Comprehensive national health accounts is an important policy tool to track health spending from all sources. Performance assessment can support policy making in monitoring and evaluating attainment of critical outcomes and the efficiency of the health system in a way that allows comparison over time and across systems. Particular attention is being given to financing healthcare for the more than 1.3 billion rural poor and informal sector workers in developing countries without financial protection against the catastrophic costs of healthcare. Success with these and other innovations will depend on solving the multiple challenges facing the health workforce. Relying on public–private mix of services to address health infrastructure faces the question of the capacity by government to develop contracts, set prices, and monitor and supervise private providers.

It is not always easy to reconcile efficiency and equity in health policy.
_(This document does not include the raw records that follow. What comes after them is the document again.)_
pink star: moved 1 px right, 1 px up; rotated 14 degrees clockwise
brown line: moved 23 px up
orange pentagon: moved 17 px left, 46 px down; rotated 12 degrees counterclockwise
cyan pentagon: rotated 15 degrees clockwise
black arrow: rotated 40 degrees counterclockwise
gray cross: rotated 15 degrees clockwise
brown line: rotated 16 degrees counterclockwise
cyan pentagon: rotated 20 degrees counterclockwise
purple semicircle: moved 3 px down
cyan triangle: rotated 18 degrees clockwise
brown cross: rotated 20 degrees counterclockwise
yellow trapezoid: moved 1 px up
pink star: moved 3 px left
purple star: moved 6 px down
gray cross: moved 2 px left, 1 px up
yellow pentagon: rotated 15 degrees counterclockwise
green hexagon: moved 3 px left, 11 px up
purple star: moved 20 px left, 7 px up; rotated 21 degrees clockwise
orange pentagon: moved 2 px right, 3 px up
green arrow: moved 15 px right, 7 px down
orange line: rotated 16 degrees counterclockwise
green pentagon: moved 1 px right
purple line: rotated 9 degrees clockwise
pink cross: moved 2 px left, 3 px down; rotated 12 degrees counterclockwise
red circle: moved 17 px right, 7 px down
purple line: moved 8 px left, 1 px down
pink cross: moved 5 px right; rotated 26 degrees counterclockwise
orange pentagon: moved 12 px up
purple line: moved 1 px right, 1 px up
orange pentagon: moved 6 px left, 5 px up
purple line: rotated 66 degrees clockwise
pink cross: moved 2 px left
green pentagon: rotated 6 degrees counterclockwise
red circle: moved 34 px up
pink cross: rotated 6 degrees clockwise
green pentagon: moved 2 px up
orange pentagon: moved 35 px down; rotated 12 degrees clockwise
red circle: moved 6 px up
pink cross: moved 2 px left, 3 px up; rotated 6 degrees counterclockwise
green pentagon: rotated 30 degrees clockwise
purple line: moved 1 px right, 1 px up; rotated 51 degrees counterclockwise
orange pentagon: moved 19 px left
Equity should be a primary concern for sustainable policy making, and tools are available to trace the extent to which investments at national levels benefit the poor and needy. In many respects, health policy in developing countries is all about the encouragement of innovation and the scaling-up of life-saving technologies and systems. Access to knowledge and technology has accounted for a high proportion in the decline in mortality rates. New strategies for organizing health research systems can contribute to make evidence-based policy a reality in developing countries.